- Maulid Nabi 2026 diperingati pada Selasa, 25 Agustus 2026 atau 12 Rabiul Awal 1448 Hijriah sebagai momen mengenang kelahiran dan meneladani Rasulullah SAW.
- Malam sebelum Maulid dapat diisi dengan memperbanyak ibadah dan mendekatkan diri kepada Allah SWT.
- Amalan yang dilakukan sebaiknya berupa ibadah yang dianjurkan dalam Islam, bukan ritual khusus yang dianggap wajib. Berikut lima amalan yang dapat dilakukan.
Suara.com - Maulid Nabi Muhammad SAW menjadi momen bagi umat Islam untuk mengenang kelahiran Rasulullah sekaligus menumbuhkan rasa cinta dan keteladanan terhadap beliau.
Tahun ini, Maulid Nabi diperingati pada Selasa, 25 Agustus 2026, bertepatan dengan 12 Rabiul Awal 1448 Hijriah.
Menyambut momen tersebut, umat Muslim dapat mengisinya dengan berbagai kegiatan ibadah dan amalan yang bernilai kebaikan.
Malam sebelum Maulid Nabi juga bisa dimanfaatkan untuk memperbanyak ibadah dan mendekatkan diri kepada Allah SWT.
Namun, amalan yang dilakukan sebaiknya tetap berupa ibadah yang dianjurkan dalam Islam, bukan menganggap adanya ritual khusus yang wajib dilakukan pada malam Maulid.
Apa saja amalan malam Maulid Nabi yang bisa dilakukan untuk meraih keberkahan? Berikut lima amalan untuk mengisi malam Maulid, melansir laman Rumah Zakat, NU Online, dan Kemenag.go.id.

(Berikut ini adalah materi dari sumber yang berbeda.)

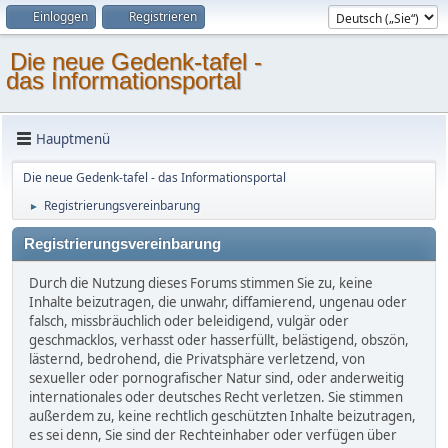
Einloggen
Registrieren
Die neue Gedenk-tafel -
das Informationsportal
Hauptmenü
Die neue Gedenk-tafel - das Informationsportal
Registrierungsvereinbarung
►
Registrierungsvereinbarung
Durch die Nutzung dieses Forums stimmen Sie zu, keine
Inhalte beizutragen, die unwahr, diffamierend, ungenau oder
falsch, missbräuchlich oder beleidigend, vulgär oder
geschmacklos, verhasst oder hasserfüllt, belästigend, obszön,
lästernd, bedrohend, die Privatsphäre verletzend, von
sexueller oder pornografischer Natur sind, oder anderweitig
internationales oder deutsches Recht verletzen. Sie stimmen
außerdem zu, keine rechtlich geschützten Inhalte beizutragen,
es sei denn, Sie sind der Rechteinhaber oder verfügen über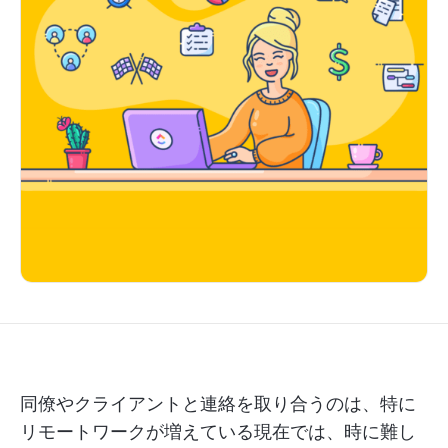
同僚やクライアントと連絡を取り合うのは、特に
リモートワークが増えている現在では、時に難し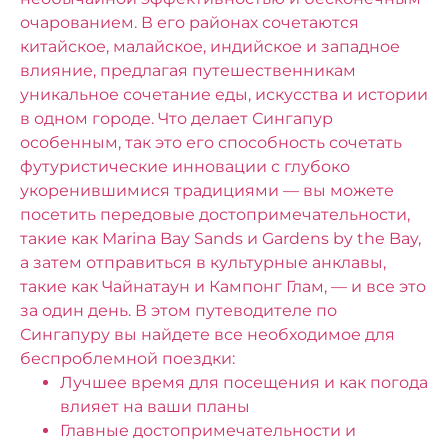
очарованием. В его районах сочетаются
китайское, малайское, индийское и западное
влияние, предлагая путешественникам
уникальное сочетание еды, искусства и истории
в одном городе. Что делает Сингапур
особенным, так это его способность сочетать
футуристические инновации с глубоко
укоренившимися традициями — вы можете
посетить передовые достопримечательности,
такие как Marina Bay Sands и Gardens by the Bay,
а затем отправиться в культурные анклавы,
такие как Чайнатаун ​​и Кампонг Глам, — и все это
за один день.
В этом путеводителе по
Сингапуру вы найдете все необходимое для
беспроблемной поездки:
Лучшее время для посещения и как погода
влияет на ваши планы
Главные достопримечательности и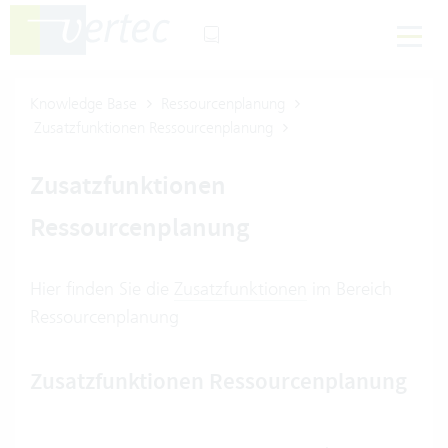
Knowledge Base
Ressourcenplanung
Zusatzfunktionen Ressourcenplanung
Zusatzfunktionen
Ressourcenplanung
Hier finden Sie die
Zusatzfunktionen
im Bereich
Ressourcenplanung
Zusatzfunktionen Ressourcenplanung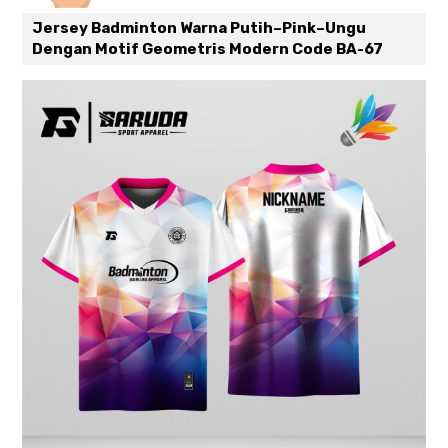
Jersey Badminton Warna Putih–Pink–Ungu
Dengan Motif Geometris Modern Code BA-67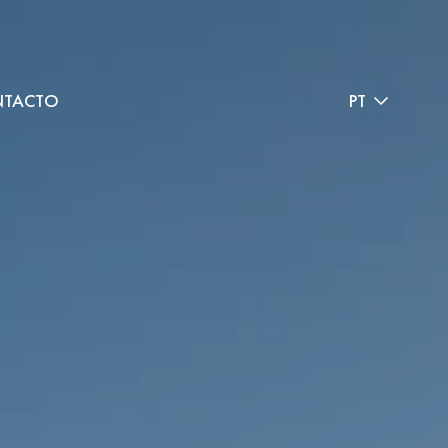
TACTO
PT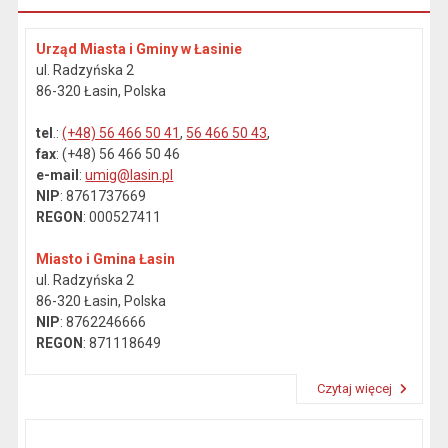
Urząd Miasta i Gminy w Łasinie
ul. Radzyńska 2
86-320 Łasin, Polska
tel
.:
(+48) 56 466 50 41
,
56 466 50 43
,
fax
: (+48) 56 466 50 46
e-mail
:
umig@lasin.pl
NIP
: 8761737669
REGON
: 000527411
Miasto i Gmina Łasin
ul. Radzyńska 2
86-320 Łasin, Polska
NIP
: 8762246666
REGON
: 871118649
Czytaj więcej
Przeczytaj artykuł "Dane kontaktowe"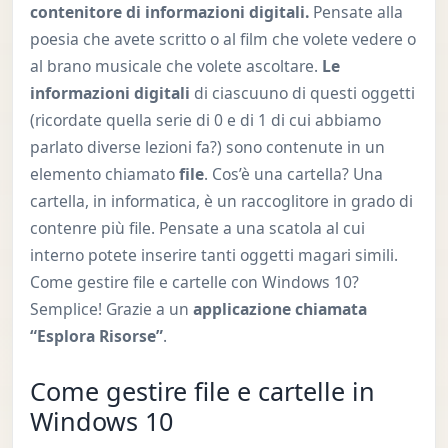
contenitore di informazioni digitali.
Pensate alla
poesia che avete scritto o al film che volete vedere o
al brano musicale che volete ascoltare.
Le
informazioni digitali
di ciascuuno di questi oggetti
(ricordate quella serie di 0 e di 1 di cui abbiamo
parlato diverse lezioni fa?) sono contenute in un
elemento chiamato
file
. Cos’è una cartella? Una
cartella, in informatica, è un raccoglitore in grado di
contenre più file. Pensate a una scatola al cui
interno potete inserire tanti oggetti magari simili.
Come gestire file e cartelle con Windows 10?
Semplice! Grazie a un
applicazione chiamata
“Esplora Risorse”
.
Come gestire file e cartelle in
Windows 10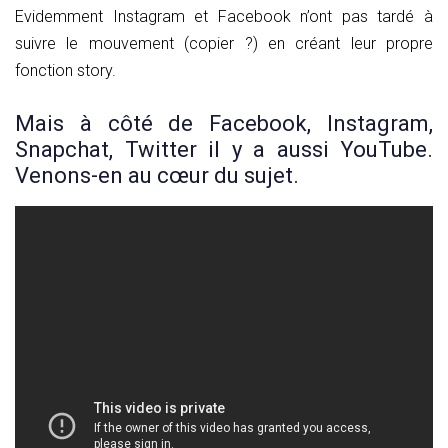
Evidemment Instagram et Facebook n’ont pas tardé à
suivre le mouvement (copier ?) en créant leur propre
fonction story.
Mais à côté de Facebook, Instagram,
Snapchat, Twitter il y a aussi YouTube.
Venons-en au cœur du sujet.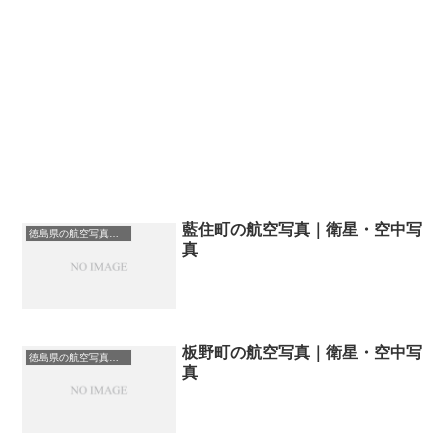
藍住町の航空写真｜衛星・空中写
徳島県の航空写真・空中写真
真
板野町の航空写真｜衛星・空中写
徳島県の航空写真・空中写真
真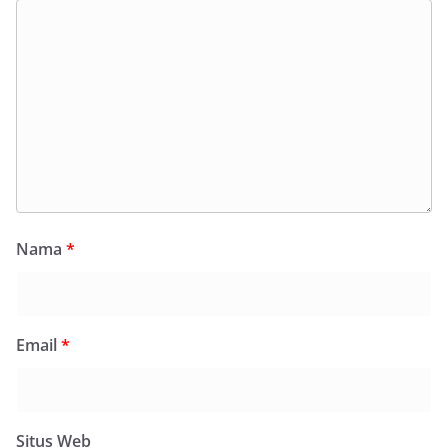
Nama
*
Email
*
Situs Web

1. Memperbanyak Membaca Shalawat
Memperbanyak shalawat kepada Nabi Muhammad SAW dapat menjadi salah satu amalan untuk mengisi malam Maulid.
Rumah Zakat menyebut shalawat sebagai bentuk cinta dan penghormatan kepada Rasulullah SAW, sekaligus amalan yang dapat dilakukan untuk mendekatkan diri kepada Allah SWT.
2. Membaca dan Mempelajari Sirah Nabi
Malam Maulid juga dapat dimanfaatkan untuk membaca kisah perjalanan hidup Nabi Muhammad SAW atau mempelajari sirah beliau.
Dengan mengenal kehidupan, perjuangan, dan akhlak Rasulullah, umat Islam diharapkan dapat mengambil hikmah sekaligus meneladani sifat-sifat mulia beliau dalam kehidupan sehari-hari.
3. Membaca Al-Qur'an
Membaca Al-Qur'an merupakan salah satu bentuk ibadah yang dapat dilakukan ketika memperingati Maulid Nabi.
NU Online Jatim mengutip pandangan Imam Jalaluddin As-Suyuthi yang menyebut pembacaan Al-Qur'an sebagai salah satu aktivitas yang dapat menjadi bentuk syukur atas kelahiran Nabi Muhammad SAW.